◆ **What to produce**
The lines to copy from the data below are those that hold the string "Audley".

◆ **Records to use**
- - -

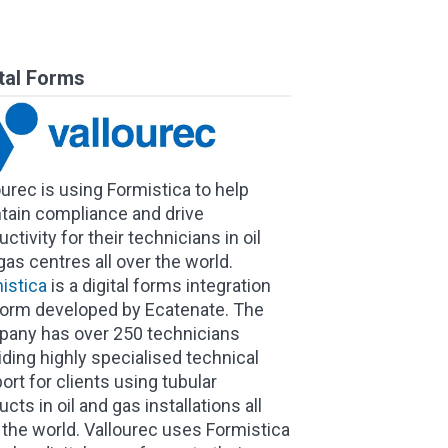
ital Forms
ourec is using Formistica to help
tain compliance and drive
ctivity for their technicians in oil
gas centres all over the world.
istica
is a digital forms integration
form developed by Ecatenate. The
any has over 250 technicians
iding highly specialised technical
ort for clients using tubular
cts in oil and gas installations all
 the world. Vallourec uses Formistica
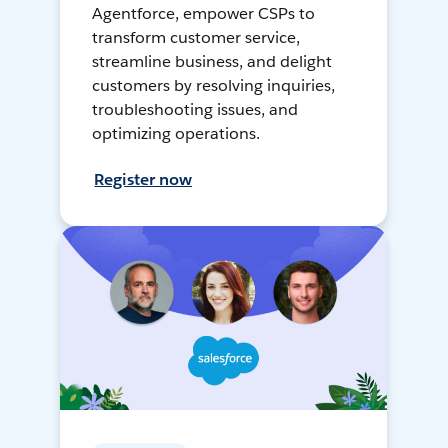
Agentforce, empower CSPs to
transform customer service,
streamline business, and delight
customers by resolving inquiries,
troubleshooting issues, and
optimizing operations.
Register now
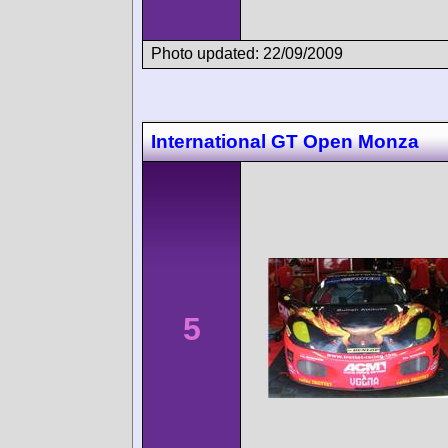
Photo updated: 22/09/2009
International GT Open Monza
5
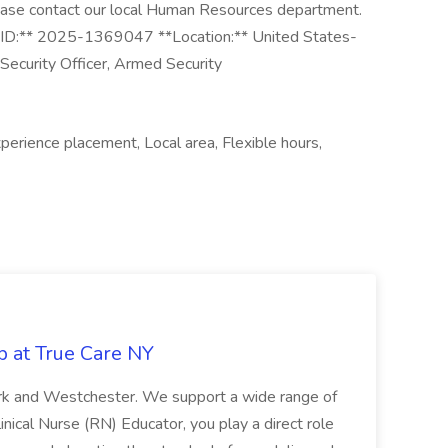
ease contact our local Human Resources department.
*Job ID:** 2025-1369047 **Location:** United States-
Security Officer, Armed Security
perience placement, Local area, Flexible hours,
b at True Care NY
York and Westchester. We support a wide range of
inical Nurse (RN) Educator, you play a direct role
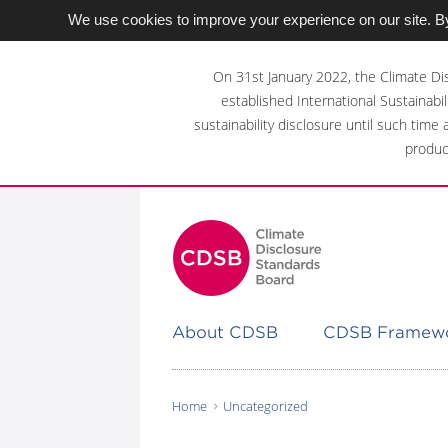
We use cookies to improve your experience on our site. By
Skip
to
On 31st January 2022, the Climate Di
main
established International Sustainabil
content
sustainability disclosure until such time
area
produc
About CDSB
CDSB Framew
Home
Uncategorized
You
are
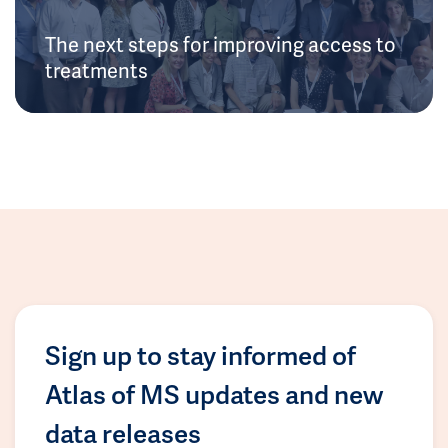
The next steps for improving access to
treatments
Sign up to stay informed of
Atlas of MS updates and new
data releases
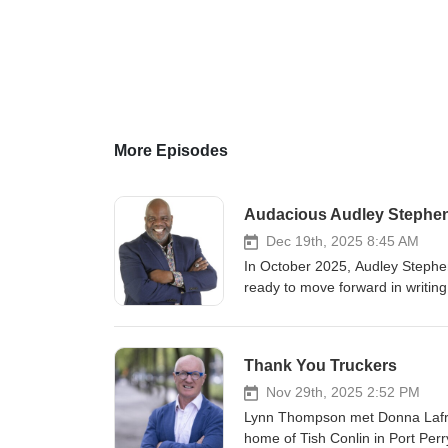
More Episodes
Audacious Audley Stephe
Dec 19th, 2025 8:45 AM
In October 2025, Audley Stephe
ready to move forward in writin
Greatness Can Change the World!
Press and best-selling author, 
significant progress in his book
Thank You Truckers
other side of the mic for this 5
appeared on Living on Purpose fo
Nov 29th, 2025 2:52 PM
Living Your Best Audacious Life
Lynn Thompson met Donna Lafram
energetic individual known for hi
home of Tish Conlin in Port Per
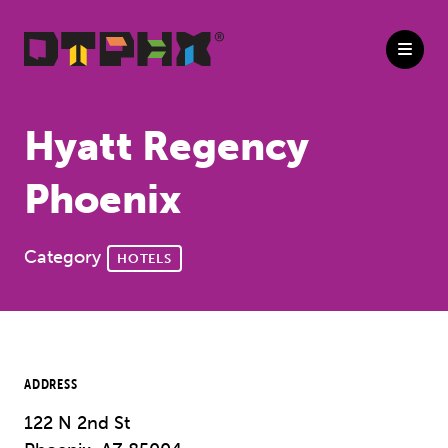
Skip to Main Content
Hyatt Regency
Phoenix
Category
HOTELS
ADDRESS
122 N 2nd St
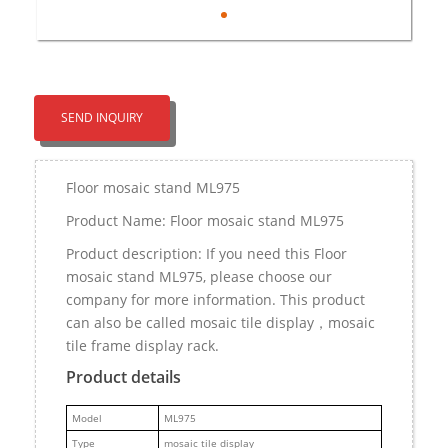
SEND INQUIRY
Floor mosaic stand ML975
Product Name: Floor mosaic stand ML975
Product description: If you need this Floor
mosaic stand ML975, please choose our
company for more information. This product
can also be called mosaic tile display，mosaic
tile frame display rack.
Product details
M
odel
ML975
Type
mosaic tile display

- - -

◆ **Answer box**
Audacious Audley Stephe
In October 2025, Audley Stephe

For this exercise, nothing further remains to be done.